Weihnachtsansprachen zu Weihnachten: Bei der heutigen Orientierungslosigkeit der Weltwirtschaft könnten sie zum Wegweiser in eine weniger schwarz gefärbte Zukunft werden. Nun ist allgemein bekannt, dass auch die Politik in der jetzigen Situation eher zum Kaffeesatzlesen neigt als zum großen Weltverbesserertum (abgesehen von einigen wenigen Ausnahmefragen). Insofern waren die Weihnachtsansprachen Obamas, Köhlers, der Queen und vieler anderer Politiker und Repräsentanten der einzelnen Staaten verblüffend einmütig und sind in einen griffigen Slogan zu fassen: „Alles DOOF – das kriegen WIR schon wieder hin.“ Ins Reich der Kuriositäten wird die Ansprache Ahmadinedschads eingehen, die vom britischen Privatsender Channel 4 ausgestrahlt wurde.
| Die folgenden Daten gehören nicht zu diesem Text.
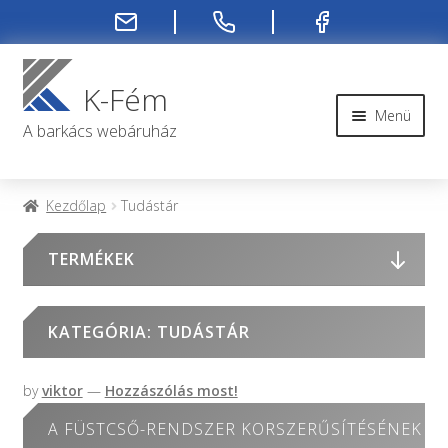
Ugrás
Kilépés
a
a
K-Fém
navigációhoz
tartalomba
Menü
A barkács webáruház
Rendelési infók
Kezdőlap
Tudástár
Kapcsolat
TERMÉKEK
Rendelés menete
KATEGÓRIA:
TUDÁSTÁR
Rólunk
by
viktor
—
Hozzászólás most!
Fiókom
A FÜSTCSŐ-RENDSZER KORSZERŰSÍTÉSÉNEK F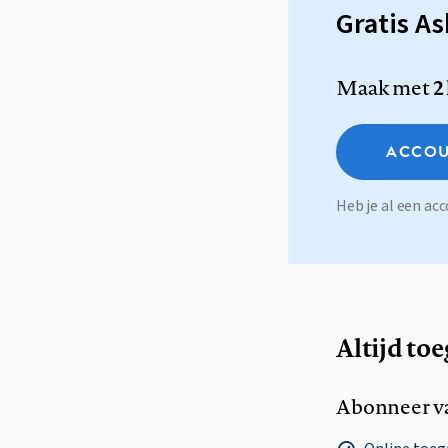
Gratis A
Maak met
2
ACCOU
Heb je al een a
Altijd to
Abonneer v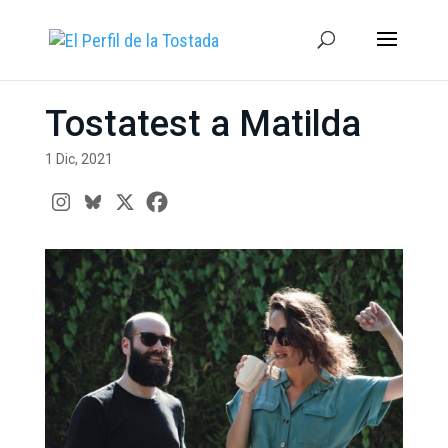
Tostatest a Matilda
1 Dic, 2021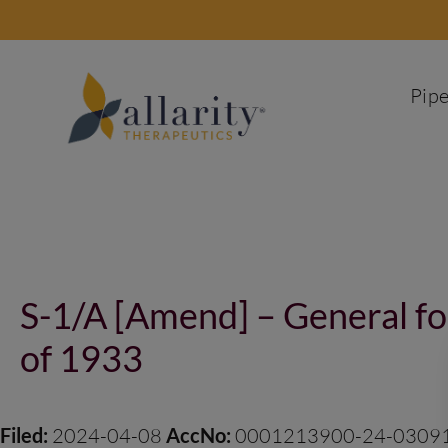
Skip
to
content
Pipe
Post
navigation
S-1/A [Amend] – General for
of 1933
Filed:
2024-04-08
AccNo:
0001213900-24-0309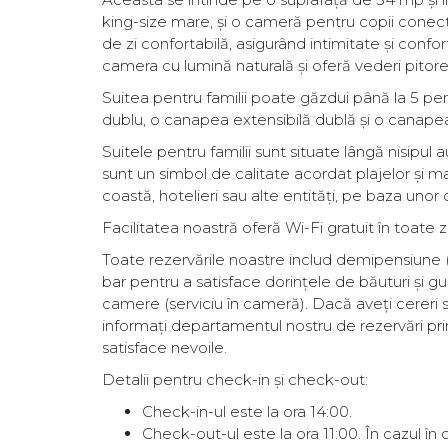
king-size mare, și o cameră pentru copii cone
de zi confortabilă, asigurând intimitate și confo
camera cu lumină naturală și oferă vederi pitoreșt
Suitea pentru familii poate găzdui până la 5 per
dublu, o canapea extensibilă dublă și o canapea
Suitele pentru familii sunt situate lângă nisipul au
sunt un simbol de calitate acordat plajelor și m
coastă, hotelieri sau alte entități, pe baza unor cr
Facilitatea noastră oferă Wi-Fi gratuit în toate z
Toate rezervările noastre includ demipensiune (mi
bar pentru a satisface dorințele de băuturi și gust
camere (serviciu în cameră). Dacă aveți cereri
informați departamentul nostru de rezervări pri
satisface nevoile.
Detalii pentru check-in și check-out:
Check-in-ul este la ora 14:00.
Check-out-ul este la ora 11:00. În cazul în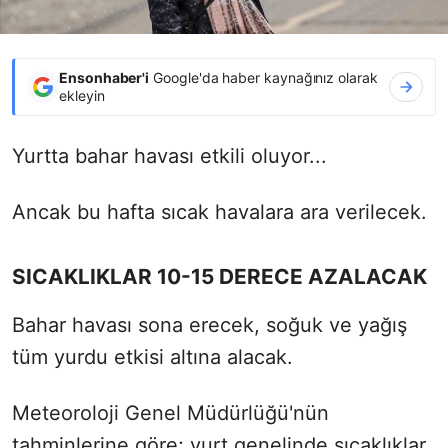
Ensonhaber'i
Google'da haber kaynağınız olarak
ekleyin
Yurtta bahar havası etkili oluyor...
Ancak bu hafta sıcak havalara ara verilecek.
SICAKLIKLAR 10-15 DERECE AZALACAK
Bahar havası sona erecek, soğuk ve yağış
tüm yurdu etkisi altına alacak.
Meteoroloji Genel Müdürlüğü'nün
tahminlerine göre; yurt genelinde sıcaklıklar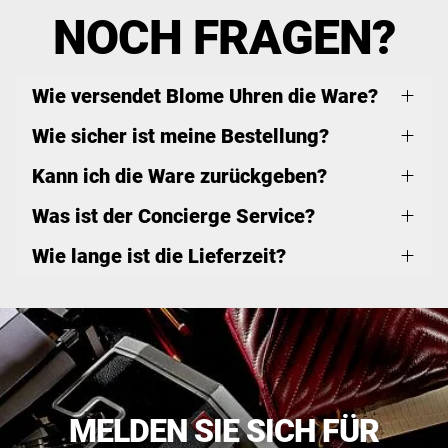
NOCH FRAGEN?
Wie versendet Blome Uhren die Ware?
Wie sicher ist meine Bestellung?
Kann ich die Ware zurückgeben?
Was ist der Concierge Service?
Wie lange ist die Lieferzeit?
MELDEN SIE SICH FÜR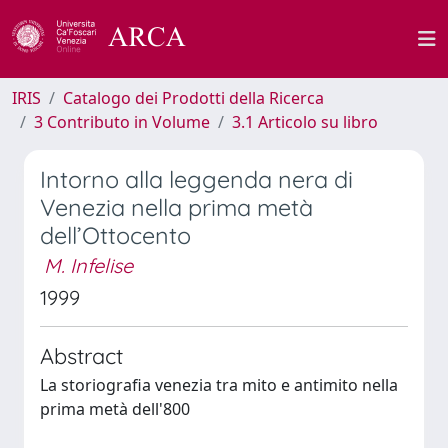
IRIS
Catalogo dei Prodotti della Ricerca
3 Contributo in Volume
3.1 Articolo su libro
Intorno alla leggenda nera di
Venezia nella prima metà
dell’Ottocento
M. Infelise
1999
Abstract
La storiografia venezia tra mito e antimito nella
prima metà dell'800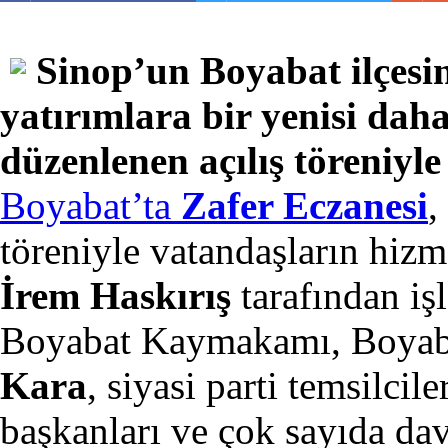
Sinop’un Boyabat ilçesi
yatırımlara bir yenisi daha
düzenlenen açılış töreniyl
Boyabat’ta
Zafer Eczanesi
,
töreniyle vatandaşların hiz
İrem Haskırış
tarafından işl
Boyabat Kaymakamı, Boyab
Kara
, siyasi parti temsilcil
başkanları ve çok sayıda dave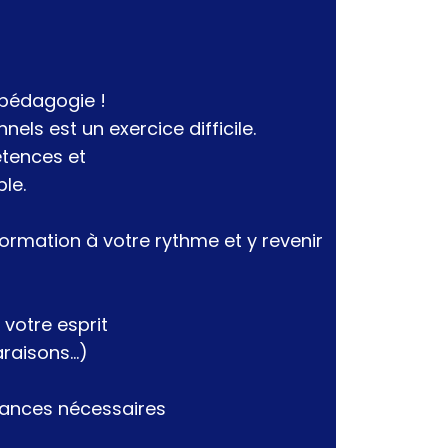
 pédagogie !
nels est un exercice difficile.
étences et
le.
formation à votre rythme et y revenir
 votre esprit
araisons…)
ssances nécessaires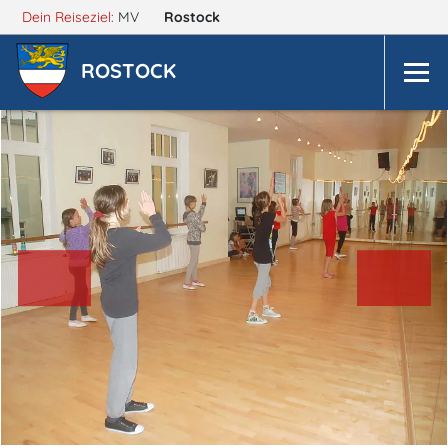
Dein Reiseziel:
MV
Rostock
ROSTOCK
Wegen seiner wie immer demagogisch formulierten Überspitzungen nämlich, die einen an der Glaubwürdigkeit und auch am guten Willen seiner Wünsche dann doch zweifeln lassen.

 

Die Bundeswehr beschützt Deutschland, nicht mehr nur am Hindukusch sondern auch am Horn von Afrika. Ihren humanitären Auftrag hatten die Soldaten und Soldatinnen bei ihrem ersten publikumswirksamen Einsatz nun ein wenig zu umfassend ausgelegt. Nachdem die Fregatte Karlsruhe auf den Notruf eines ägyptischen Frachters reagierte, gelang es nicht nur, den Piratenangriff zu vereiteln sondern auch das Piratenschiff aufzubringen und die Piraten zu entwaffnen. Weshalb die Piraten dann auch noch stehenden Fußes wieder freigelassen wurden, wird wohl erst eine Untersuchung ergeben. Die Definition eines robusten Mandats bedarf in jedem Falle noch einiger Klärung.